- _ASSIGNED TASK_
Only the lines containing "Ergotrim" should appear in the answer, copied from the listing below.

- _DATA_
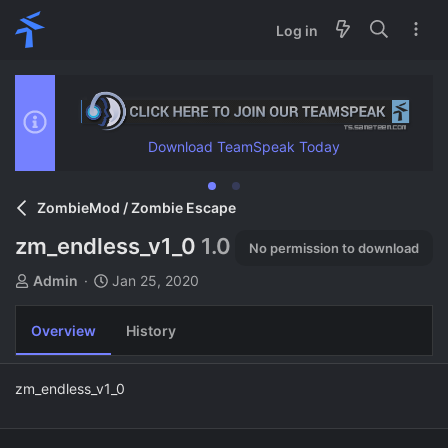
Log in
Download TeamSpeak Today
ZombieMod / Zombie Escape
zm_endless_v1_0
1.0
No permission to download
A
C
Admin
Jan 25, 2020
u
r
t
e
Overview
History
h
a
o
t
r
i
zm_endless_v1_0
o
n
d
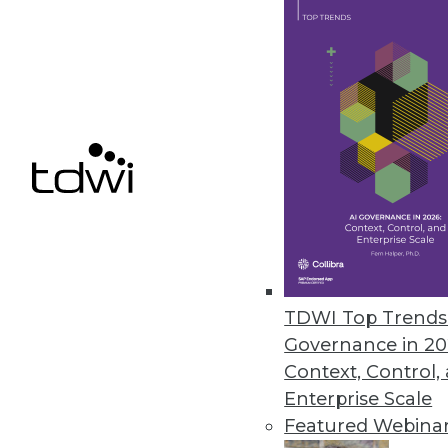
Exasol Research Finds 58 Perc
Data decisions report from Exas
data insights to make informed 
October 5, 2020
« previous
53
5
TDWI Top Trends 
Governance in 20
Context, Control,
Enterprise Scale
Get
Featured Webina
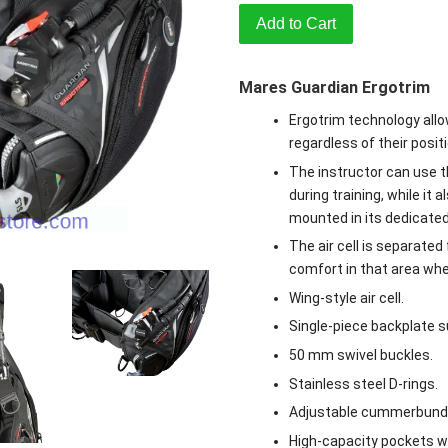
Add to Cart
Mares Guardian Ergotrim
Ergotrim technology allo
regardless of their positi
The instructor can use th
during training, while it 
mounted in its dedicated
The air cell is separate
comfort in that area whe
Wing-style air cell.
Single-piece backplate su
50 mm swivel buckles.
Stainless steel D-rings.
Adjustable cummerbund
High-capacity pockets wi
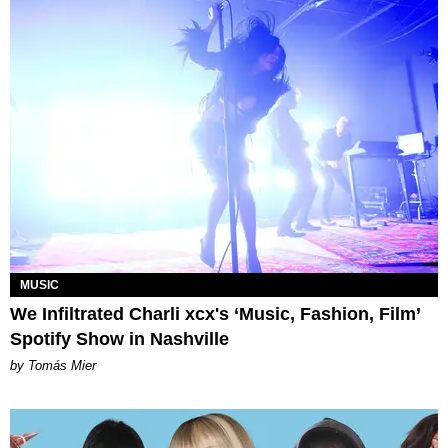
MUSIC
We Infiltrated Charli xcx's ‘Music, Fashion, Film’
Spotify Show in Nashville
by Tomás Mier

---

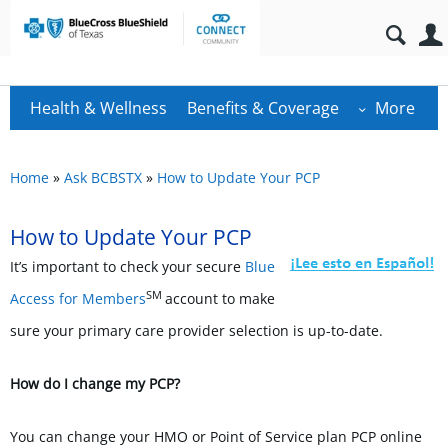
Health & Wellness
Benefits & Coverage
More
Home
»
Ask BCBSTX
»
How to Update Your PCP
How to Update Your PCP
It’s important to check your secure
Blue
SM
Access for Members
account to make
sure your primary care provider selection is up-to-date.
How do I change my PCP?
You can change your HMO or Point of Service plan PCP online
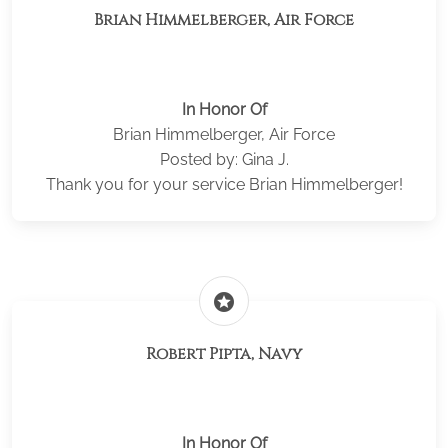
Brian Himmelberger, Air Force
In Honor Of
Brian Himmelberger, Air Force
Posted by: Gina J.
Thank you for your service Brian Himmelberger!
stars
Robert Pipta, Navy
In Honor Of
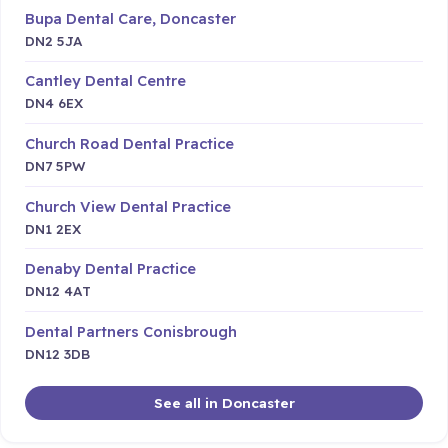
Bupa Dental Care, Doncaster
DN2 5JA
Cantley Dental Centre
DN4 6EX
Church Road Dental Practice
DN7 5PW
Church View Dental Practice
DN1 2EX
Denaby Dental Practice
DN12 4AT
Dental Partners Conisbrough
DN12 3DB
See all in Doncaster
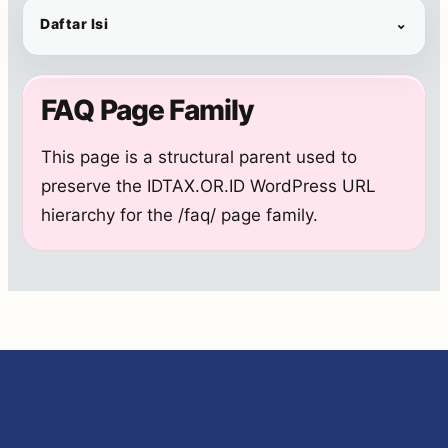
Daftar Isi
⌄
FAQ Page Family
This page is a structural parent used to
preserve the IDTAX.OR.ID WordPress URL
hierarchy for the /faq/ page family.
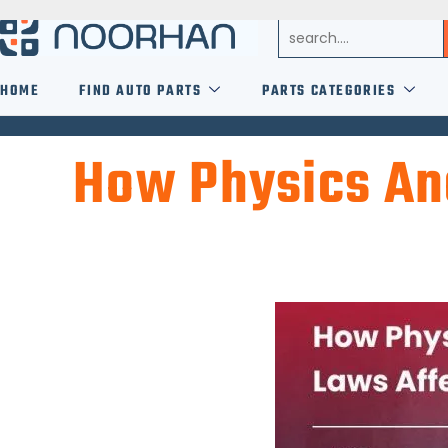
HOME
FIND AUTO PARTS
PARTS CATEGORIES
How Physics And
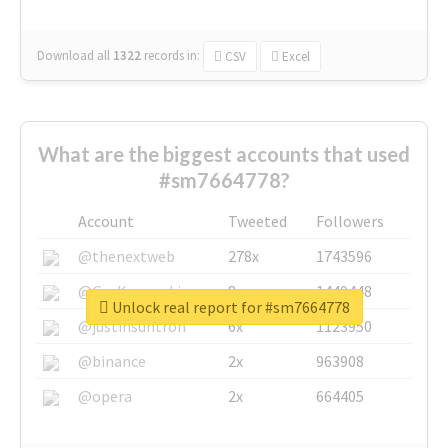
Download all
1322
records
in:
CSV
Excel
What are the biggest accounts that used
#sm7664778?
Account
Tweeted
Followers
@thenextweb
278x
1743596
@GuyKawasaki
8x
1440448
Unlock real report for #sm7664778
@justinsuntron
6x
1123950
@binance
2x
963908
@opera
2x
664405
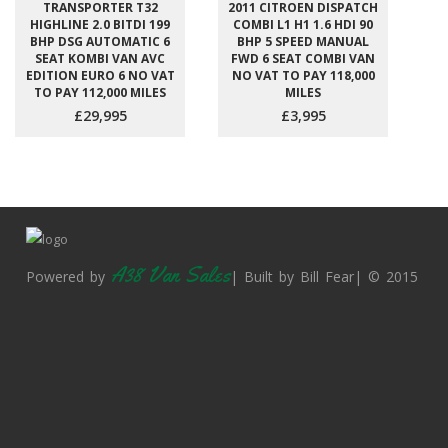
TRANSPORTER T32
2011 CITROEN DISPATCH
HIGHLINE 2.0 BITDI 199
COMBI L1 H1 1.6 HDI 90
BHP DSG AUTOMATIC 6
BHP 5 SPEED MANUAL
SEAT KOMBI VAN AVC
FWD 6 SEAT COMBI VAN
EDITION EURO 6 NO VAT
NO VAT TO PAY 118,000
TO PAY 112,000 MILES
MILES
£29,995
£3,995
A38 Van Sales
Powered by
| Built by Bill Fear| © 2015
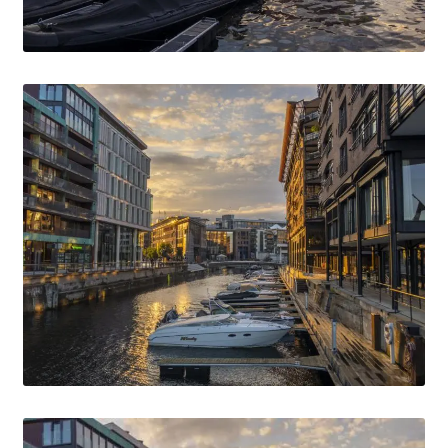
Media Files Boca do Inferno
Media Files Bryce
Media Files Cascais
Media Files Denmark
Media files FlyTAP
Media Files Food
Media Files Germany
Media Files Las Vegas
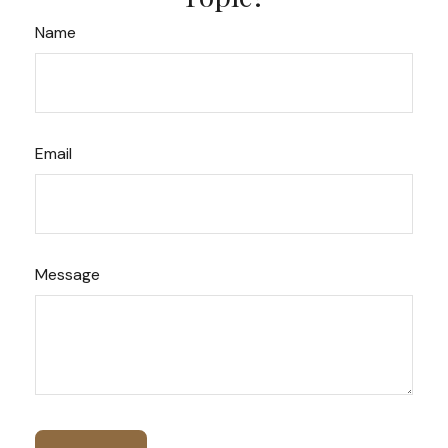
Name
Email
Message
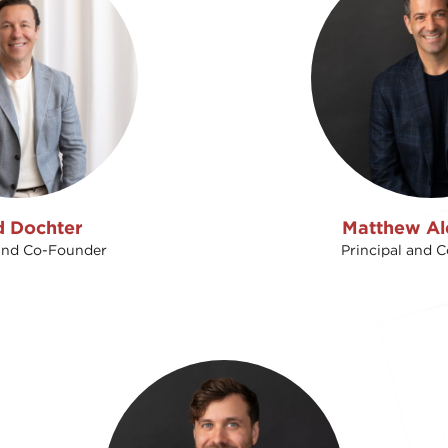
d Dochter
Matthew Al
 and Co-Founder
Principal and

--

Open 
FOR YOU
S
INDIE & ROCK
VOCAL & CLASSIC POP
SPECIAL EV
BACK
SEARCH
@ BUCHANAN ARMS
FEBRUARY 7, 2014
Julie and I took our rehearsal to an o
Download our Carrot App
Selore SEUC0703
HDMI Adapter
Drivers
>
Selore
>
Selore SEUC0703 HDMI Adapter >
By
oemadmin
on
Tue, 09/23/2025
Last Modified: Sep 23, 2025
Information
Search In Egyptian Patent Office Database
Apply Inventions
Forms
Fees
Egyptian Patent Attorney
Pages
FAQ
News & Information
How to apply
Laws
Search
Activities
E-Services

- _RESPONSE TO THIS TASK_
Mares Guardian Ergotrim
Ergotrim technology allo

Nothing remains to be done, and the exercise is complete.